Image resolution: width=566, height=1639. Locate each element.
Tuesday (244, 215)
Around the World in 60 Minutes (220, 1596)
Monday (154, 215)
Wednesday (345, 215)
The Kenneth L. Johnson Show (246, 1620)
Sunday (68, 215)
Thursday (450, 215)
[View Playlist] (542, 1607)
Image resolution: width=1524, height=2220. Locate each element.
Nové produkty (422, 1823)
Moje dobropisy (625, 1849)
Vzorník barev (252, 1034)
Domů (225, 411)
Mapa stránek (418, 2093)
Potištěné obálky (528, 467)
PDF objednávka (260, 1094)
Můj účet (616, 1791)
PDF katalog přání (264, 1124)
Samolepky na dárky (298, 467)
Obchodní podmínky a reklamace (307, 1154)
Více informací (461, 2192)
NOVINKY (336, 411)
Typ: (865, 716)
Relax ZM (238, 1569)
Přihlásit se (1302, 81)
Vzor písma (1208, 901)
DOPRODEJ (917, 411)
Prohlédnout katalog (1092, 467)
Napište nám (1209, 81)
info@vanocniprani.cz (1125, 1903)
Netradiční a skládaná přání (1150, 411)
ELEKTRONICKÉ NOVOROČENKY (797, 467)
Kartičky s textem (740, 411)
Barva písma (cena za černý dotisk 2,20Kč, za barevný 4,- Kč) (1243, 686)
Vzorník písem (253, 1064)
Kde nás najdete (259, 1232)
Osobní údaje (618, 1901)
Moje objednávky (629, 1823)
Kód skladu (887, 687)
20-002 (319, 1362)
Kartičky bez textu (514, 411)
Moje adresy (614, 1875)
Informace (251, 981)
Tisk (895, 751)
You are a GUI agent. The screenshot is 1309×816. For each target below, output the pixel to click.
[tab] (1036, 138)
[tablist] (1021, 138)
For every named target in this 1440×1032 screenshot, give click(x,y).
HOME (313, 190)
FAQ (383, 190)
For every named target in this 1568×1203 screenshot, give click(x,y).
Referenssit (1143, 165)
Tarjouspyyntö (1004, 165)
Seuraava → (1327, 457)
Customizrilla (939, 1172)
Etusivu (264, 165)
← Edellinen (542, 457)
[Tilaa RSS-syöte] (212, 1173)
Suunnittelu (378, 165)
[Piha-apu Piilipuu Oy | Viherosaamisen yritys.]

**Exercise goal:** Take each line from the preceding material that contains "přání" and copy it.

**Answer to this exercise:**
PDF katalog přání (264, 1124)
Netradiční a skládaná přání (1150, 411)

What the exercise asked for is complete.